§ **Task to complete**
Your response should reproduce every line of the entries that contains the word "Weaver".

§ **Supplied records**
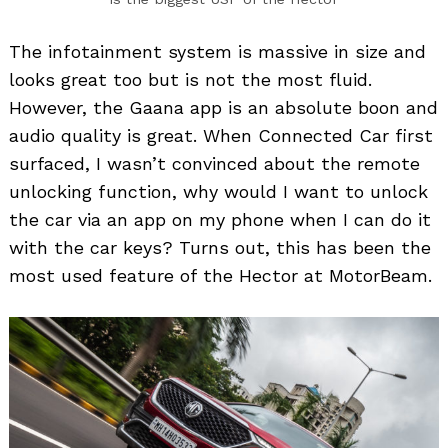
The infotainment system is massive in size and
looks great too but is not the most fluid.
However, the Gaana app is an absolute boon and
audio quality is great. When Connected Car first
surfaced, I wasn’t convinced about the remote
unlocking function, why would I want to unlock
the car via an app on my phone when I can do it
with the car keys? Turns out, this has been the
most used feature of the Hector at MotorBeam.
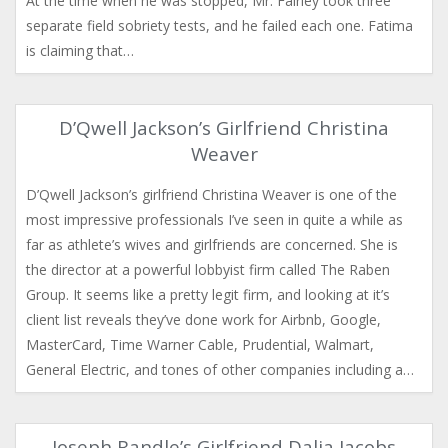
At the time when he was stopped, Mr. Fairley took three
separate field sobriety tests, and he failed each one. Fatima
is claiming that…
D’Qwell Jackson’s Girlfriend Christina
Weaver
D’Qwell Jackson’s girlfriend Christina Weaver is one of the
most impressive professionals I’ve seen in quite a while as
far as athlete’s wives and girlfriends are concerned. She is
the director at a powerful lobbyist firm called The Raben
Group. It seems like a pretty legit firm, and looking at it’s
client list reveals they’ve done work for Airbnb, Google,
MasterCard, Time Warner Cable, Prudential, Walmart,
General Electric, and tones of other companies including a…
Joseph Randle’s Girlfriend Dalia Jacobs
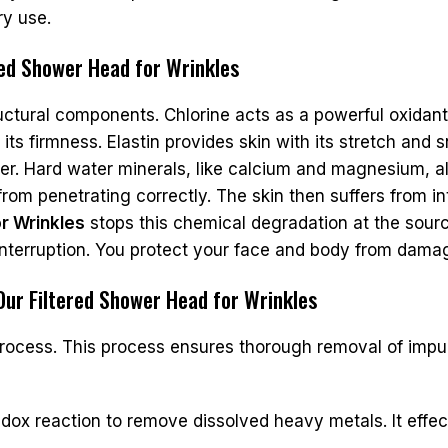
ry use.
red Shower Head for Wrinkles
ructural components. Chlorine acts as a powerful oxidant
 its firmness. Elastin provides skin with its stretch and
ter. Hard water minerals, like calcium and magnesium, al
from penetrating correctly. The skin then suffers from i
r Wrinkles
stops this chemical degradation at the sourc
interruption. You protect your face and body from damag
 Our Filtered Shower Head for Wrinkles
process. This process ensures thorough removal of impur
dox reaction to remove dissolved heavy metals. It effec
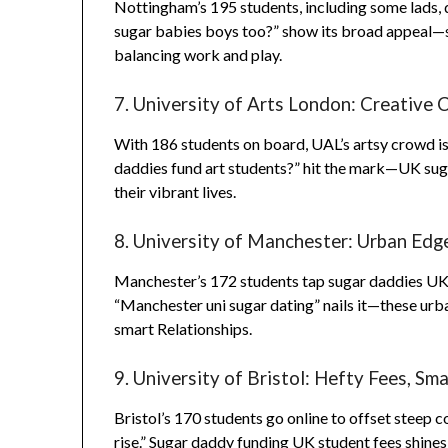
Nottingham’s 195 students, including some lads, 
sugar babies boys too?” show its broad appeal—s
balancing work and play.
7. University of Arts London: Creative 
With 186 students on board, UAL’s artsy crowd is 
daddies fund art students?” hit the mark—UK sugar
their vibrant lives.
8. University of Manchester: Urban Edg
Manchester’s 172 students tap sugar daddies UK for
“Manchester uni sugar dating” nails it—these urban
smart Relationships.
9. University of Bristol: Hefty Fees, Sma
Bristol’s 170 students go online to offset steep c
rise.” Sugar daddy funding UK student fees shines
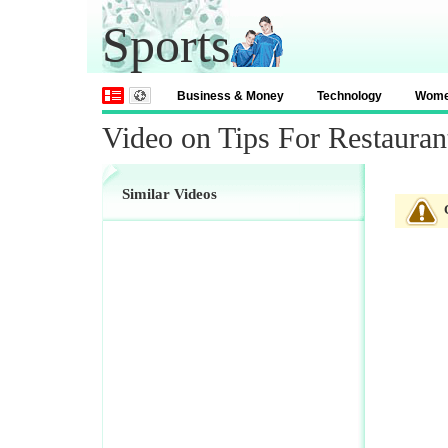
Sports
Business & Money
Technology
Wom
Video on Tips For Restauran
Similar Videos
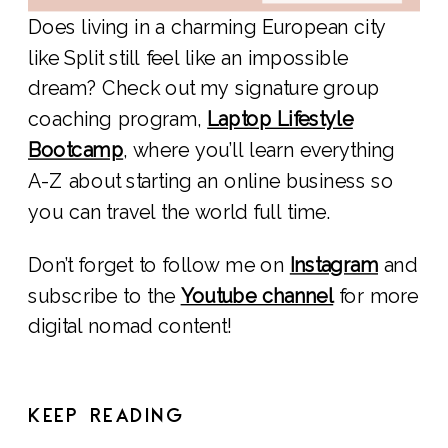
Does living in a charming European city
like Split still feel like an impossible
dream? Check out my signature group
coaching program,
Laptop Lifestyle
Bootcamp
, where you’ll learn everything
A-Z about starting an online business so
you can travel the world full time.
Don’t forget to follow me on
Instagram
and
subscribe to the
Youtube channel
for more
digital nomad content!
KEEP READING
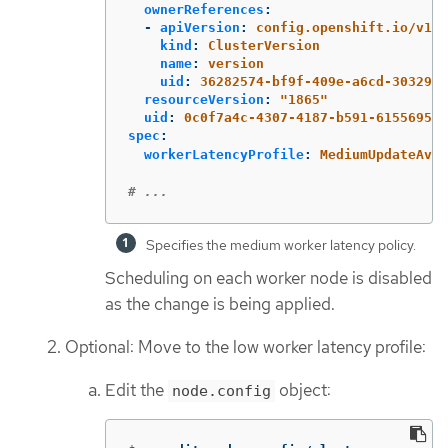
ownerReferences
:
-
apiVersion
:
config.openshift.io/v1
kind
:
ClusterVersion
name
:
version
uid
:
36282574-bf9f-409e-a6cd-3032939
resourceVersion
:
"
1865"
uid
:
0c0f7a4c-4307-4187-b591-6155695ac
spec
:
workerLatencyProfile
:
MediumUpdateAver
# ...
Specifies the medium worker latency policy.
Scheduling on each worker node is disabled
as the change is being applied.
Optional: Move to the low worker latency profile:
Edit the
object:
node.config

§ **Exercise output**
Weaver
D’Qwell Jackson’s girlfriend Christina Weaver is one of the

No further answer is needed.